WHAT THE TASK REQUIRES: The answer is to be the lines below that lie between the line holding "Spread the love" and the line holding "производственных мощностей и магазинов в", inclusive, transcribed exactly and free of pictures.

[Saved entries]
========================================
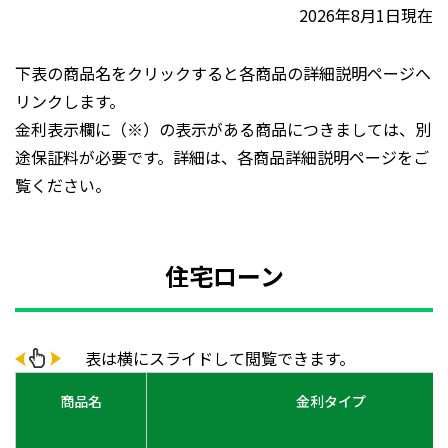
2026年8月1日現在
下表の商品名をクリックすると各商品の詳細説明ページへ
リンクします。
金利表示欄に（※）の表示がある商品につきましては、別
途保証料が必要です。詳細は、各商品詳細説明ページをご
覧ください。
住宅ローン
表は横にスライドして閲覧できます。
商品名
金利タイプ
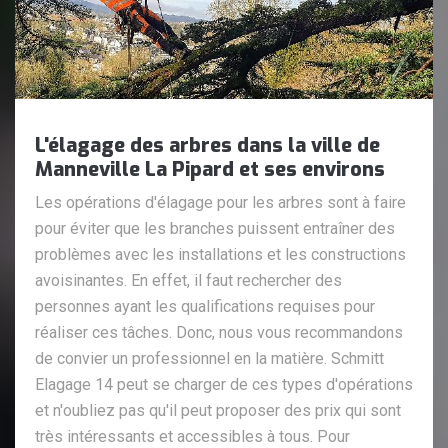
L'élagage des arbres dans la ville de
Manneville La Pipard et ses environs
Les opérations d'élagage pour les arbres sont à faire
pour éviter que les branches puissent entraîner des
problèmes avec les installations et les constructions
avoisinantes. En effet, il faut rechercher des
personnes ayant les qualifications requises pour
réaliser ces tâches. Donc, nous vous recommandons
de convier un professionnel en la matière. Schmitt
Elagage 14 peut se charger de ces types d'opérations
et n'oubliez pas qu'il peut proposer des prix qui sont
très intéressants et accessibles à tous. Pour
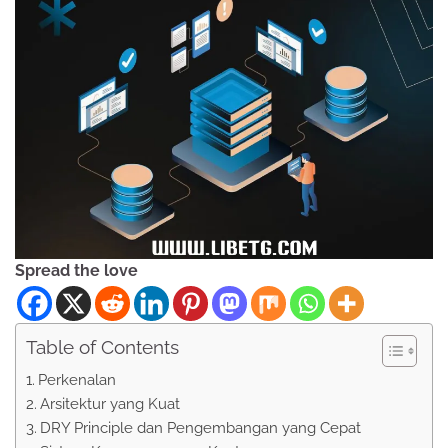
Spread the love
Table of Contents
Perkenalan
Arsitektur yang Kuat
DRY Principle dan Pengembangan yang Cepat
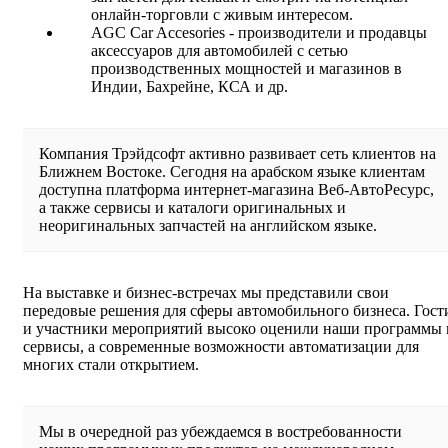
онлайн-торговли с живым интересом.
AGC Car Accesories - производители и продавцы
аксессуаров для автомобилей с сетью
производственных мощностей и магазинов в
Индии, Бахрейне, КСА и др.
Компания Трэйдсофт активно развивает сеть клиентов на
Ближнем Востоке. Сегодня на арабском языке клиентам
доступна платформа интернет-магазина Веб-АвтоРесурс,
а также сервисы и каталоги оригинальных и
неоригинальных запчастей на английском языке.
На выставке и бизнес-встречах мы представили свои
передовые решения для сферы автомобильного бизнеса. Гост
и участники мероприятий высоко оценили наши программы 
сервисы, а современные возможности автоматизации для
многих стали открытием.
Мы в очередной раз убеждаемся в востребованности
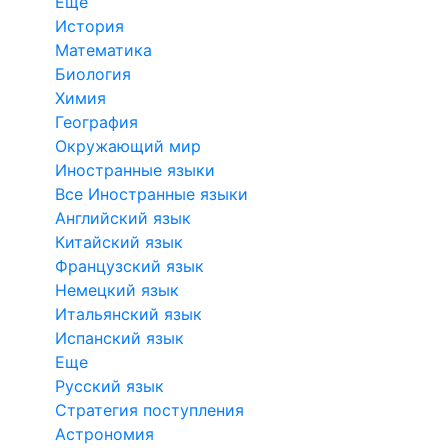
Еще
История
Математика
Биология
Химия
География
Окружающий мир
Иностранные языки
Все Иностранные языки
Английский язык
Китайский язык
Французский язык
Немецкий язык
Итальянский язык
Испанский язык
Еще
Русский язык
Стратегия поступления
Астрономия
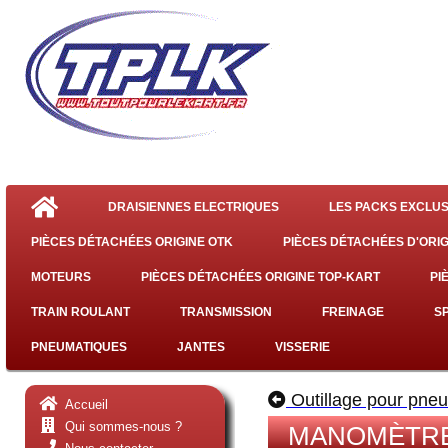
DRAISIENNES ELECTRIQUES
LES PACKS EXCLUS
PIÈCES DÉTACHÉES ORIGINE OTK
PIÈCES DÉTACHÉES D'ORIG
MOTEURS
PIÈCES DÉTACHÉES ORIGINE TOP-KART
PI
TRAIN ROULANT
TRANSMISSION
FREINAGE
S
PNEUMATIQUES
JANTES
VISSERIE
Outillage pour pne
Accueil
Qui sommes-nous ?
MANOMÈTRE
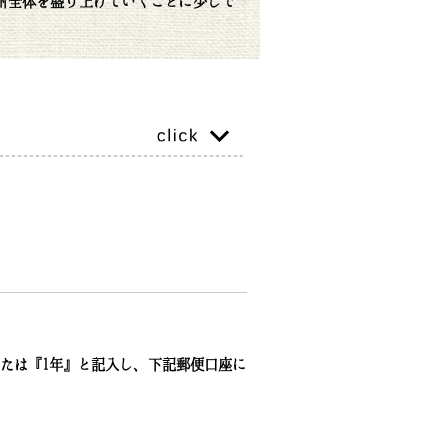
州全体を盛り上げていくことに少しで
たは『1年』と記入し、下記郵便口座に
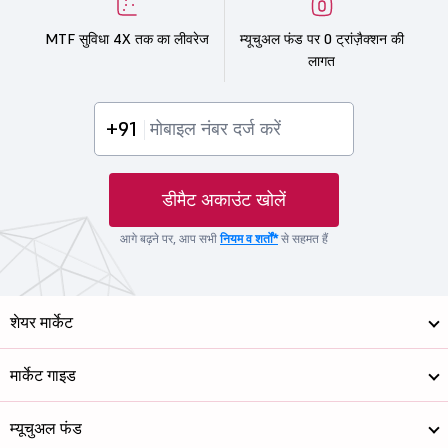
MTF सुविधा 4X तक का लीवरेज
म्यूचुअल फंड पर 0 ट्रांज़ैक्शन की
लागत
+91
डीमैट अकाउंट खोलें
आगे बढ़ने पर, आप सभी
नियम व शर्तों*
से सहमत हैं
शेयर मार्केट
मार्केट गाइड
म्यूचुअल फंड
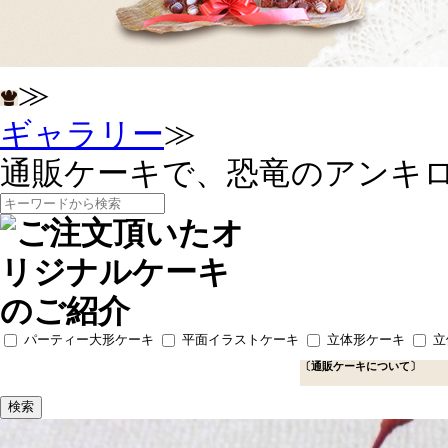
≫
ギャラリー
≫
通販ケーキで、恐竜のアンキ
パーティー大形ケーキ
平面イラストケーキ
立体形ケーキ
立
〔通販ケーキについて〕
========================================
OUTPUT FOR THIS TASK:
Spread the love
Table of Contents
Perkenalan
Arsitektur yang Kuat
DRY Principle dan Pengembangan yang Cepat
онлайн-торговли с живым интересом.
AGC Car Accesories - производители и продавцы
аксессуаров для автомобилей с сетью
производственных мощностей и магазинов в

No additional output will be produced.